I really don't see that a child can see anything at any of these open sessions that will help them decide on the school . OK the school has a great soccer team, but DS plays rugby and is rubbish at soccer -------- is this a basis on which you or child should base 7 years of schooling? Probably not.

Sherry is in the ideal position (probably) of having missed all the open days / evenings for the schools she is putting on her CAF. This places her in a great position for going to see round the schools on a normal day. Things to really look out for is what the school likes like when it is in session - peep through the little windows in doors as you walk down the corridor to see if kids look engaged, purposeful, happy or if they are bored, in uproar, or chucking things at the teachers. Walk round the corridors between lessons when all the kids are moving from place to place - listen and watch, do you like the atmosphere? Can you imagine your child in it? See if you can observe a lesson (drama teachers tend to be happiest being watched), stroll around outside during breaktime, walk through the canteen at lunchtime, stand near the bustop at the end of the day, look in the nearest shops the park and the pub at lunchtime. Talk to some staff and pupils if you can, but not the handpicked ones!


This will tell you much more. Don't let 10 year olds make decisions based on a trip round an empty school. Yes, when they tell you they don't like it because ............... take in on board of it's a valid reason and a real deal breaker, but otherwise help them reach a better informed decision. Involve them in the decision, yes, but don't let them in any way make it - certainly don't let them say no to decent schools on some whim.
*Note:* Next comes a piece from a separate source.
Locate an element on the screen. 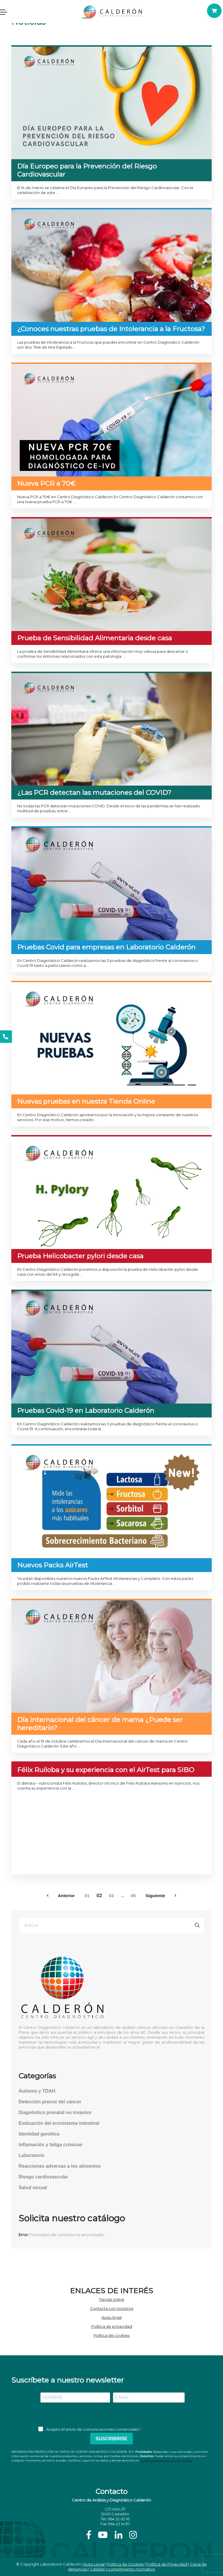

Even at 16 careers advisers say that the biggest influence on children's choices is parents. These children are 10 or 11. They can see you go through a good decision making process and feel confident with your decision (though of course it's not your decision either as you may get none of the choices on your CAF). At 16 and 18 they will be making important decisions for themselves, but even then you have significant influence. Don't give up yet!